EL SEGUNDO matrimonio no había durado más que cinco años, puesto que el hombre acababa
de morir a los 70. El caso es que la mujer del primer matrimonio, amiga de mi amiga, quería ir al
tanatorio y la segunda mujer no había tenido más remedio que ceder ante el pulso que le habían
echado los hijos de su ya fallecido marido.
"PERO, ¿POR QUÉ quieres ir al tanatorio? Al fin y al cabo estaban divorciados...", insistí.

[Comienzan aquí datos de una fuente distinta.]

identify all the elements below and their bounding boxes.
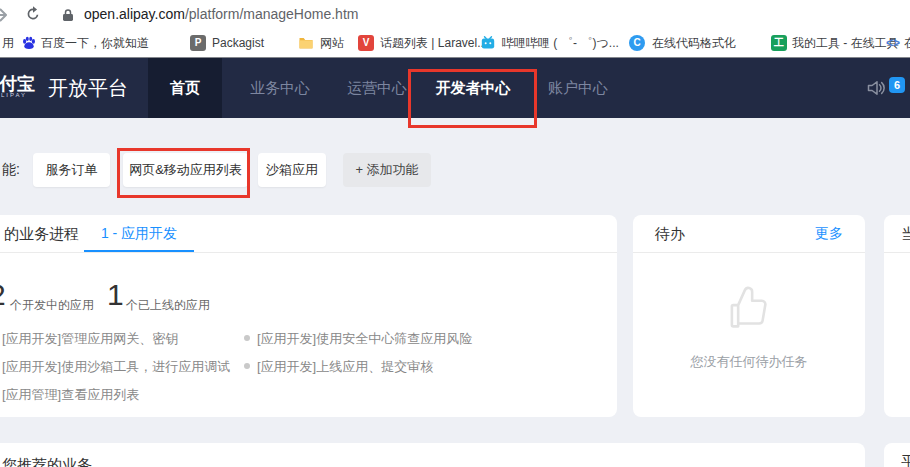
bullet-dot xyxy=(244,363,250,369)
recommend-card: 您推荐的业务 xyxy=(0,443,865,467)
add-function-button[interactable]: + 添加功能 xyxy=(343,153,431,187)
online-tools-icon: 工 xyxy=(771,35,787,51)
baidu-paw-icon xyxy=(21,35,37,51)
forward-arrow-icon[interactable] xyxy=(0,5,11,29)
business-progress-card: 的业务进程 1 - 应用开发 2 个开发中的应用 1 个已上线的应用 [应用开发… xyxy=(0,215,617,417)
bottom-right-partial-card: 平 xyxy=(884,443,910,467)
nav-item-home[interactable]: 首页 xyxy=(148,58,222,118)
code-formatter-icon: C xyxy=(629,35,645,51)
card-divider xyxy=(0,252,617,253)
stat-developing-count: 2 xyxy=(0,279,6,311)
url-path: /platform/manageHome.htm xyxy=(185,6,359,22)
alipay-logo-sub: ALIPAY xyxy=(0,92,38,98)
function-bar-label: 能: xyxy=(2,161,20,179)
address-bar[interactable]: open.alipay.com/platform/manageHome.htm xyxy=(84,6,358,22)
task-item[interactable]: [应用开发]使用安全中心筛查应用风险 xyxy=(257,330,472,348)
todo-card-title: 待办 xyxy=(655,215,685,252)
task-item[interactable]: [应用开发]使用沙箱工具，进行应用调试 xyxy=(2,358,230,376)
right-card-title-partial: 当 xyxy=(901,215,910,252)
nav-item-developer-center[interactable]: 开发者中心 xyxy=(433,58,513,118)
task-item[interactable]: [应用管理]查看应用列表 xyxy=(2,386,139,404)
browser-toolbar: open.alipay.com/platform/manageHome.htm … xyxy=(0,0,910,58)
thumbs-up-icon xyxy=(723,283,775,339)
todo-empty-text: 您没有任何待办任务 xyxy=(633,353,865,371)
recommend-card-title: 您推荐的业务 xyxy=(2,443,92,467)
stat-online-label: 个已上线的应用 xyxy=(126,297,210,314)
announcement-speaker-icon[interactable] xyxy=(866,79,886,101)
nav-item-business-center[interactable]: 业务中心 xyxy=(247,58,313,118)
bookmark-baidu[interactable]: 百度一下，你就知道 xyxy=(41,30,149,57)
todo-card: 待办 更多 您没有任何待办任务 xyxy=(633,215,865,417)
bullet-dot xyxy=(244,335,250,341)
bookmark-online-tools[interactable]: 我的工具 - 在线工具 xyxy=(792,30,899,57)
tab-app-development[interactable]: 1 - 应用开发 xyxy=(84,215,194,252)
bookmark-partial-right[interactable]: 在 xyxy=(904,30,910,57)
stat-developing-label: 个开发中的应用 xyxy=(10,297,94,314)
bottom-right-title-partial: 平 xyxy=(901,443,910,467)
bookmark-bilibili[interactable]: 哔哩哔哩 ( ゜- ゜)つ... xyxy=(502,30,619,57)
nav-item-operation-center[interactable]: 运营中心 xyxy=(344,58,410,118)
bookmark-website[interactable]: 网站 xyxy=(320,30,344,57)
card-divider xyxy=(633,252,865,253)
packagist-icon: P xyxy=(190,35,206,51)
laravel-topics-icon: V xyxy=(358,35,374,51)
screenshot-root: open.alipay.com/platform/manageHome.htm … xyxy=(0,0,910,467)
code-brackets-icon: <> xyxy=(886,30,900,57)
stat-online-count: 1 xyxy=(107,279,124,311)
sandbox-app-button[interactable]: 沙箱应用 xyxy=(258,153,326,187)
folder-icon xyxy=(298,35,314,51)
platform-title: 开放平台 xyxy=(48,58,128,118)
reload-icon[interactable] xyxy=(24,5,42,27)
right-partial-card: 当 xyxy=(884,215,910,417)
bookmark-packagist[interactable]: Packagist xyxy=(212,30,264,57)
bookmark-code-formatter[interactable]: 在线代码格式化 xyxy=(652,30,736,57)
bilibili-tv-icon xyxy=(480,35,496,51)
url-host: open.alipay.com xyxy=(84,6,185,22)
progress-card-title: 的业务进程 xyxy=(4,215,79,252)
bookmark-laravel-topics[interactable]: 话题列表 | Laravel... xyxy=(380,30,487,57)
top-navbar: 支付宝 ALIPAY 开放平台 首页 业务中心 运营中心 开发者中心 账户中心 … xyxy=(0,58,910,118)
lock-icon[interactable] xyxy=(62,8,74,26)
todo-more-link[interactable]: 更多 xyxy=(815,215,843,252)
task-item[interactable]: [应用开发]管理应用网关、密钥 xyxy=(2,330,178,348)
card-divider xyxy=(884,252,910,253)
task-item[interactable]: [应用开发]上线应用、提交审核 xyxy=(257,358,433,376)
notification-badge[interactable]: 6 xyxy=(889,77,905,93)
bookmark-partial[interactable]: 用 xyxy=(2,30,14,57)
web-mobile-app-list-button[interactable]: 网页&移动应用列表 xyxy=(123,153,248,187)
nav-item-account-center[interactable]: 账户中心 xyxy=(545,58,611,118)
service-orders-button[interactable]: 服务订单 xyxy=(33,153,110,187)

“Pues porque, a pesar de que él la dejó plantada para casarse con otra mujer más joven y para ella
eso fue un golpe terrible, por mucho que duela no se pueden borrar de un plumazo los 40 años de
vida en común y los cuatro hijos que tuvieron. Yo, la verdad, es que cuando se casó por segunda
vez le dejé de ver, no por nada, sino porque me daba pena su primera mujer, que era mi amiga.
Imagínate el mal rato que va a pasar la pobre. Todos los amigos en común, incluso sus hijos, al lado
de la viuda... Por eso quiero ir, para que no se sienta tan sola".
TOTAL, QUE a regañadientes la acompañé y la verdad es que pasé un mal rato. Los hijos habían
acordado con la segunda esposa que no estuviera durante una hora para que así pudiera su madre
despedirse del que había su marido durante 40 años. La segunda esposa había accedido en principio
pero, al final, o bien se le adelantó el reloj, o bien decidió que su lugar estaba junto al finado. El caso
es que se presentó antes de tiempo con el consiguiente alboroto, porque los amigos iban de una
"viuda" a otra, sin saber muy bien a quién consolar.
NO SÉ SI fue el escritor gallego Álvaro Cunqueiro el que dijo que los viejos no deben enamorarse,
pero convendrán conmigo que un divorcio a los 30, a los 40 o los 50, no es lo mismo que a los 70 o
75, cuando ya tienen toda una vida hecha. Y ¡ojo¡ No digo que uno no pueda divorciarse a los 70.
¡Faltaría más! ¡Todos tenemos derecho a enamorarnos e intentar ser felices a la edad que sea, a los
20 o a los 80. El caso es que es la segunda vez que acudo a un velatorio con "dos" viudas y la verdad
es que yo termino sufriendo por las dos.
P. D.: En aquella escena recordé el entierro de Miterrand, al que
asistió su otra viuda, con la que había tenido una hija oculta.
Sentí una profunda admiración por Danielle Mitterand cuando
la vi en televisión, por su generosidad, por su fortaleza, por su
seguridad en sí misma, en quién era, en lo que representaba.